Page-level text extractions
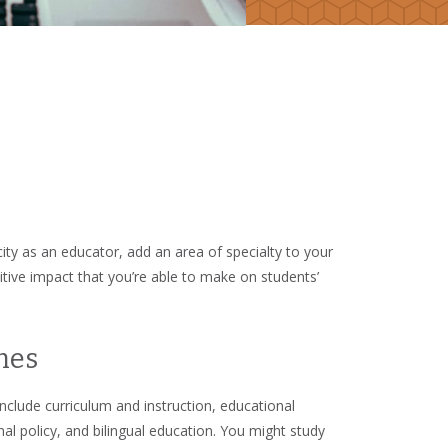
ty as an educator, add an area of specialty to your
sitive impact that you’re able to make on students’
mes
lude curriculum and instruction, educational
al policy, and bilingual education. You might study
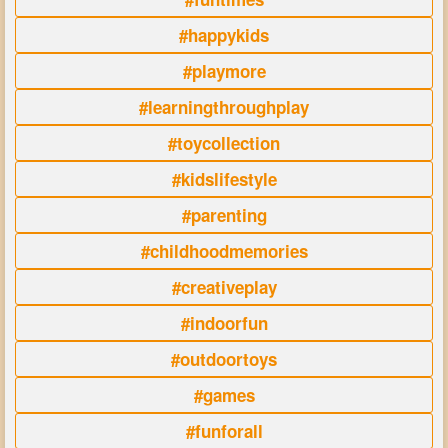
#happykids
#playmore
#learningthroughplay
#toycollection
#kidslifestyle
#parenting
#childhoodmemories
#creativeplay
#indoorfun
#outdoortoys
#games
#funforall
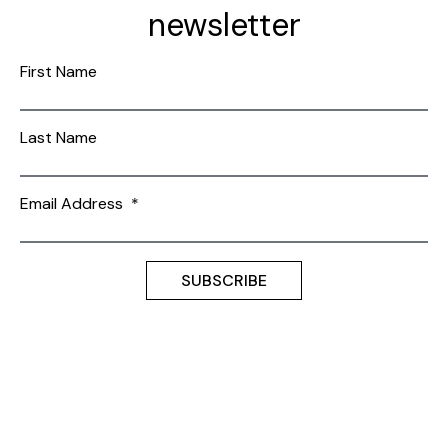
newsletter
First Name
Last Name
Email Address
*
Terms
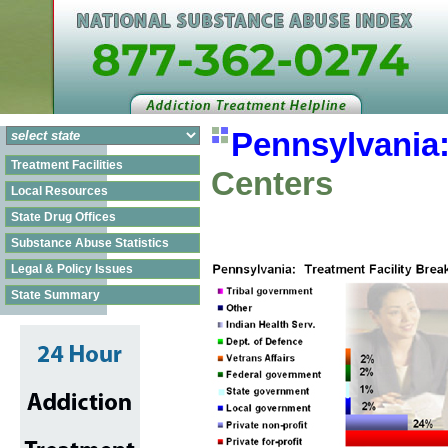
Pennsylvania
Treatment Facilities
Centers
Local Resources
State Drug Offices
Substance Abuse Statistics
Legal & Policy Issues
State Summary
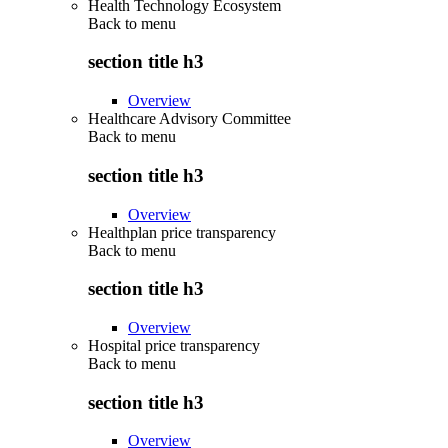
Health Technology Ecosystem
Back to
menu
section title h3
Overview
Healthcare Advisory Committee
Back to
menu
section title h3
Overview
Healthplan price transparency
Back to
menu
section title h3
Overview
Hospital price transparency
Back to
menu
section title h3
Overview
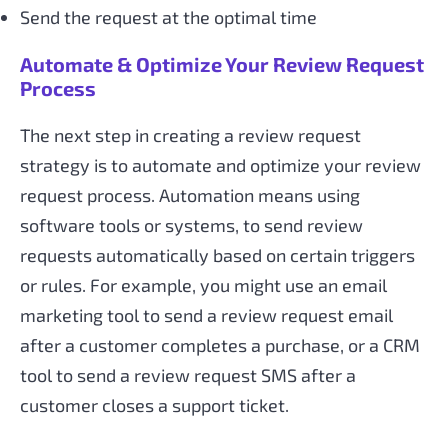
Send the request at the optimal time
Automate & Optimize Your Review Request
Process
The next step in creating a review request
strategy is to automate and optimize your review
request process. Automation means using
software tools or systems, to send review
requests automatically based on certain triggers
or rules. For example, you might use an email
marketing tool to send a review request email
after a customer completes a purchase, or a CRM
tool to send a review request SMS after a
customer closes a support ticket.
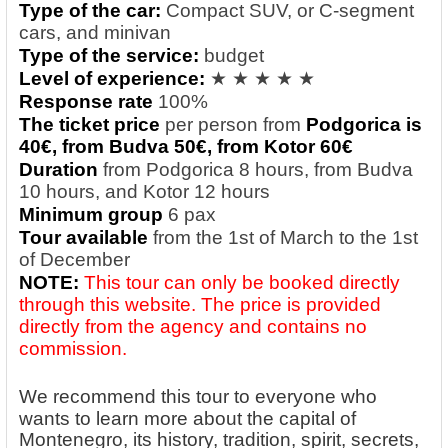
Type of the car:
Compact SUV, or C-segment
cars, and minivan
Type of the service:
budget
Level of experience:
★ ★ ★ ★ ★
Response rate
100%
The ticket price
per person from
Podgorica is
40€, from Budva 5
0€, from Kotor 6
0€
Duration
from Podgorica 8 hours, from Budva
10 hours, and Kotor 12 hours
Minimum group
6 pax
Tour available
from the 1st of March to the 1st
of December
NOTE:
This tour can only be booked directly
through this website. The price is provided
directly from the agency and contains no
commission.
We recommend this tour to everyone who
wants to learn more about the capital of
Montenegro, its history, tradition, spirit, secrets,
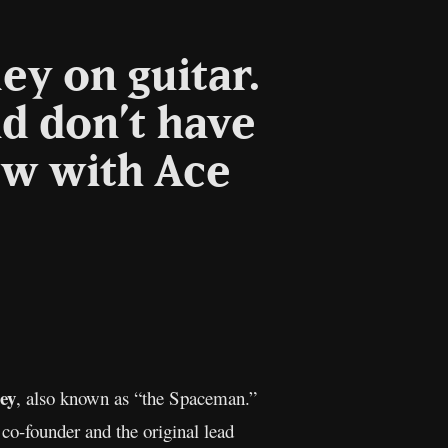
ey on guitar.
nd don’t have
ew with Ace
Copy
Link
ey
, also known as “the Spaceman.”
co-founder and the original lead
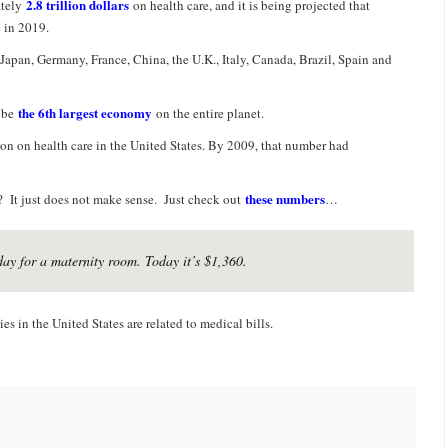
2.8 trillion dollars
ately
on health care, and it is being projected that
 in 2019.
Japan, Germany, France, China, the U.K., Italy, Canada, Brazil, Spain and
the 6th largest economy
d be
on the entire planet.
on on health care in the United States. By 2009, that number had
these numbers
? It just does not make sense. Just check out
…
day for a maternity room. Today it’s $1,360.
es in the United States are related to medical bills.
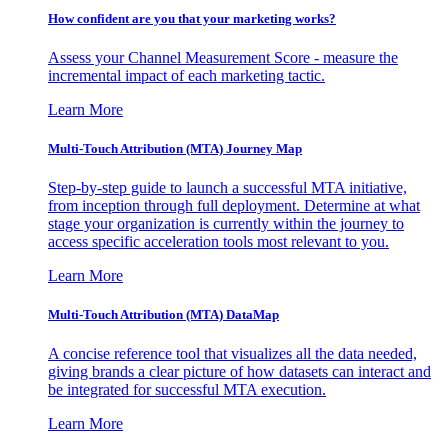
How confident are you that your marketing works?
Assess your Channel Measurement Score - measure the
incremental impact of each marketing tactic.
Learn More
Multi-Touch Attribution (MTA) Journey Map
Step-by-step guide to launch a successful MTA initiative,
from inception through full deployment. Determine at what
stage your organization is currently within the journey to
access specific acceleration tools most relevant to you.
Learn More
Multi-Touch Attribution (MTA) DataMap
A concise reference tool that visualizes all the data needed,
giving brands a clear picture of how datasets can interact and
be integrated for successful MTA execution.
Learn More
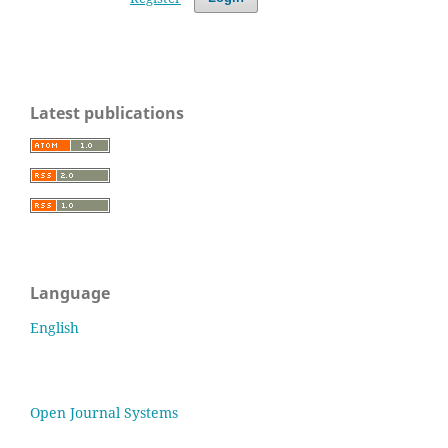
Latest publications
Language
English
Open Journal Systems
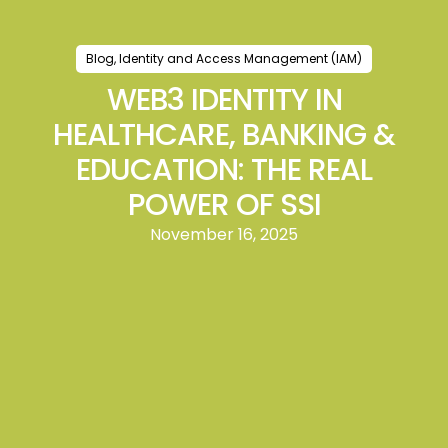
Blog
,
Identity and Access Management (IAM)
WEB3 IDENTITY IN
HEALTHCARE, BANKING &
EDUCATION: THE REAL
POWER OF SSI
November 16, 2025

* * *

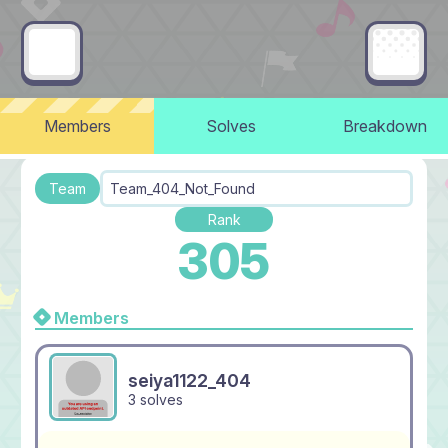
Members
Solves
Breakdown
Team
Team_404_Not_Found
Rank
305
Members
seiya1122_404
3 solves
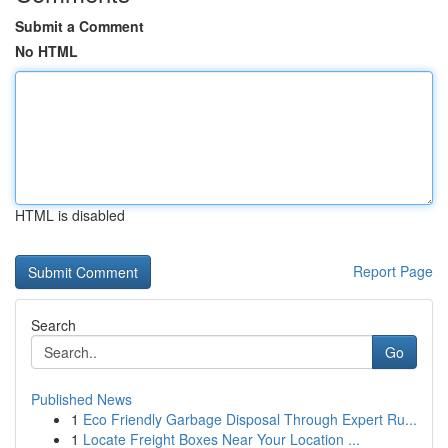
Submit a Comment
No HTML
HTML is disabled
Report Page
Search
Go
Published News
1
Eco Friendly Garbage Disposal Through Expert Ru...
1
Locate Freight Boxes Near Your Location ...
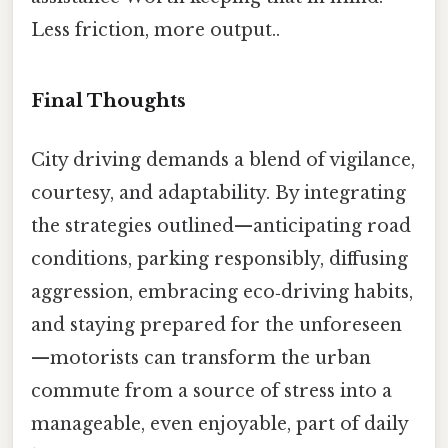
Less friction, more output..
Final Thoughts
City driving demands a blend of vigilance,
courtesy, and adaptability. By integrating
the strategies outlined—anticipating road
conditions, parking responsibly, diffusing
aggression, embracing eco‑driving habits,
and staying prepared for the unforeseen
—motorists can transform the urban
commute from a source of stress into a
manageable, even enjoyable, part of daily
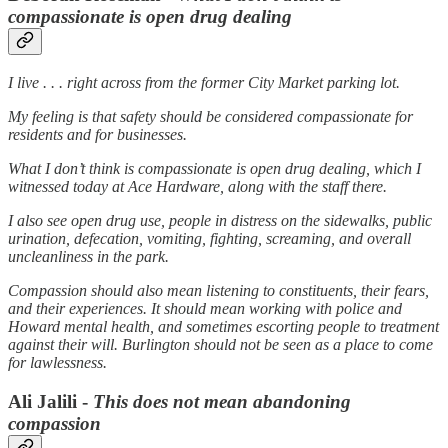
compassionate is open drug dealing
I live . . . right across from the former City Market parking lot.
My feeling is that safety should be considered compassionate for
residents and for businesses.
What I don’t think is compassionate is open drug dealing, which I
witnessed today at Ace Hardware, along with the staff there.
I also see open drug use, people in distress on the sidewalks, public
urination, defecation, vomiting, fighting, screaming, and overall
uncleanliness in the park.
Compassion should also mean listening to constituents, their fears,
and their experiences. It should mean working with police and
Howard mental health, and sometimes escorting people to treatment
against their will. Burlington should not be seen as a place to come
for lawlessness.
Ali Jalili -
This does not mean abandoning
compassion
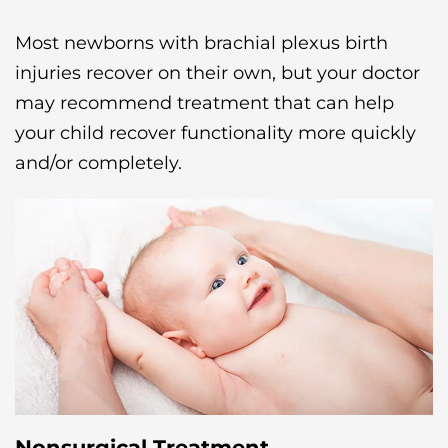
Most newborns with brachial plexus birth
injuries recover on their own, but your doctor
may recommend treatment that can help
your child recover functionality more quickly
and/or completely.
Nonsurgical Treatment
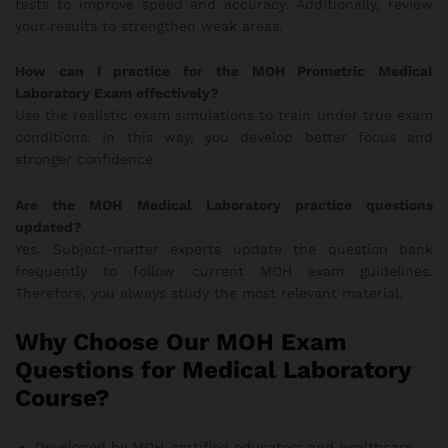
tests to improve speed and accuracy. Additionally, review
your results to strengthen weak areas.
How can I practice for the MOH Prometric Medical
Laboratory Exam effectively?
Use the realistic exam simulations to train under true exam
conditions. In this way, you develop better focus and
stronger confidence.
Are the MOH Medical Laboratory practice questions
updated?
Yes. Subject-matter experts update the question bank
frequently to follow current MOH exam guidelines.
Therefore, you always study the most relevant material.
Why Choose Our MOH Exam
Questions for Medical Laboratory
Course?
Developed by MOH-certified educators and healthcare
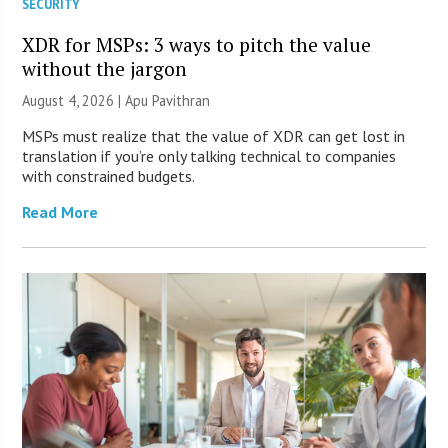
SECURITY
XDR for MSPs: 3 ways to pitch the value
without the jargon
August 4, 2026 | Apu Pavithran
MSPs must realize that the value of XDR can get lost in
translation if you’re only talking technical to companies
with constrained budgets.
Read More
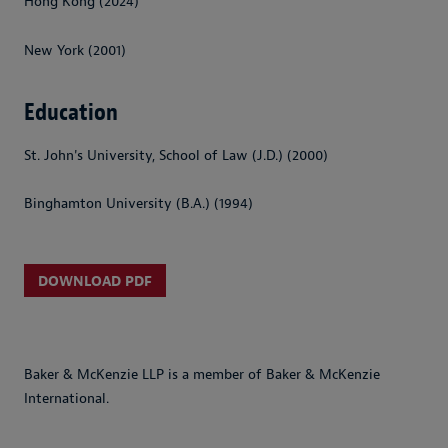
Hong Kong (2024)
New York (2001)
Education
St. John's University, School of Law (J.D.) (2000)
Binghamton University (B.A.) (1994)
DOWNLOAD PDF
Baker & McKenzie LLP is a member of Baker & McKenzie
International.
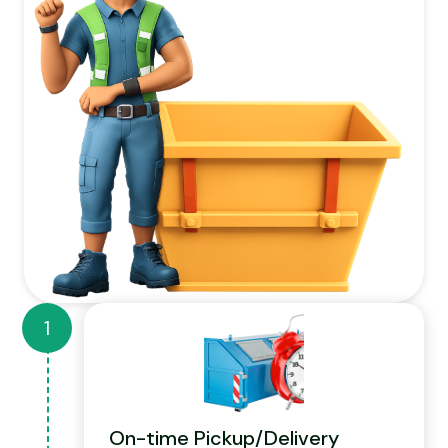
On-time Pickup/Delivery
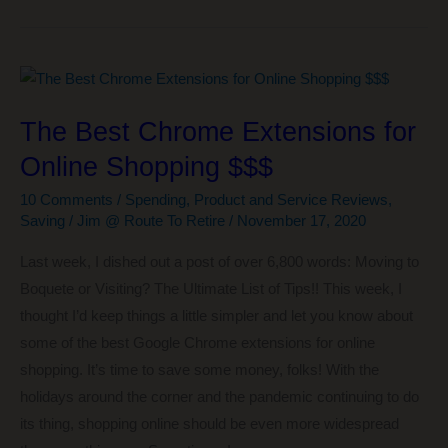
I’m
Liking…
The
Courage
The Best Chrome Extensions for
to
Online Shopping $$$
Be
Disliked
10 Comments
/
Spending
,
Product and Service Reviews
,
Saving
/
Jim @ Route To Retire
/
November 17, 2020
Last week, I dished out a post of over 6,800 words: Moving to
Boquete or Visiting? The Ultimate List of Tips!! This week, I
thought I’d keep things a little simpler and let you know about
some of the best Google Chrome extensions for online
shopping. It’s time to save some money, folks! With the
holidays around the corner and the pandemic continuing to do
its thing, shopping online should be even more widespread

--

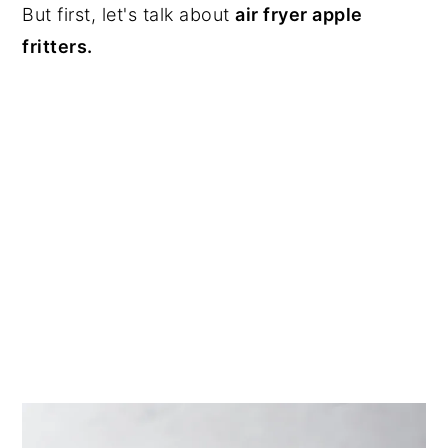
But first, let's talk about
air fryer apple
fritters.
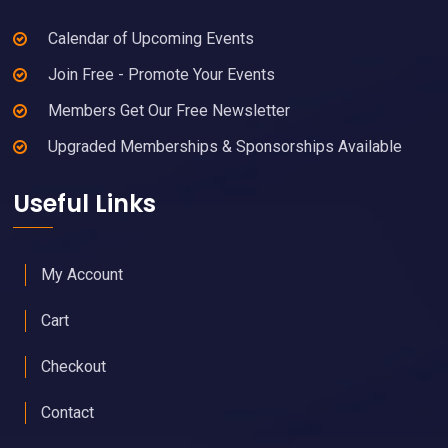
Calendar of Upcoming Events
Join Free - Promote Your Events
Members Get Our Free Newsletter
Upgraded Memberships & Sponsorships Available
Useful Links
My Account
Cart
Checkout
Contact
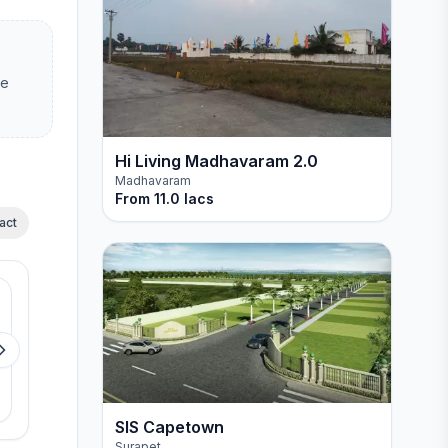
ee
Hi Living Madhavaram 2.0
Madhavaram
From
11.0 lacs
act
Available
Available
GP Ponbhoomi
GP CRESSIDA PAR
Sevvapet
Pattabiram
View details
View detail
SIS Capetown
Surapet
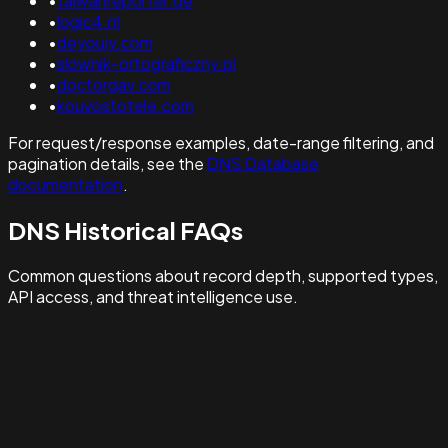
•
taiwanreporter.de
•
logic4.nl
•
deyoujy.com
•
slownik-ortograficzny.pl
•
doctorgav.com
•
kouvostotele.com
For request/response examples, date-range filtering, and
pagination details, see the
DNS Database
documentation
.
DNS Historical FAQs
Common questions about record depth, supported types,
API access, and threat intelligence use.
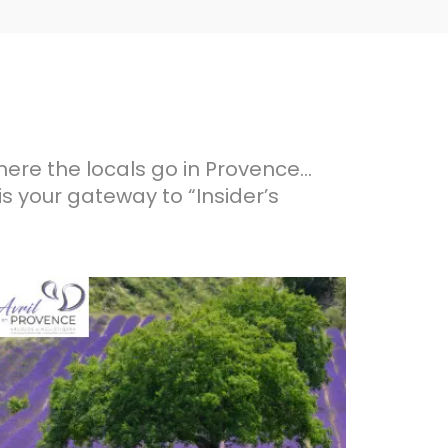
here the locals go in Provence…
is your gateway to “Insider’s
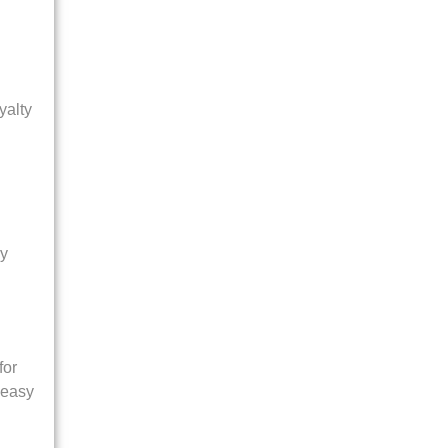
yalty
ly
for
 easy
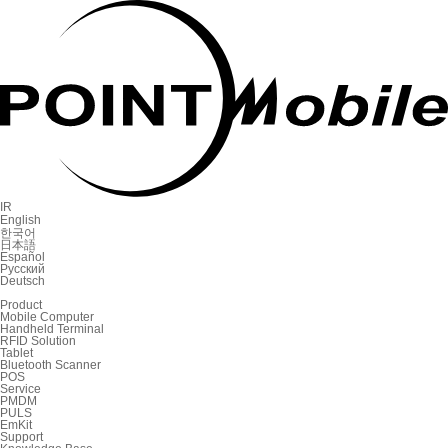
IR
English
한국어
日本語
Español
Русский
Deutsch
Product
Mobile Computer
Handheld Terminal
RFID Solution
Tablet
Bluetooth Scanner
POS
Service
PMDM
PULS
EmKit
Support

Work required ▸
Locate the word "Madhavaram" in the records above, and return each line that has it.

Exercise response ▸
Hi Living Madhavaram 2.0
Madhavaram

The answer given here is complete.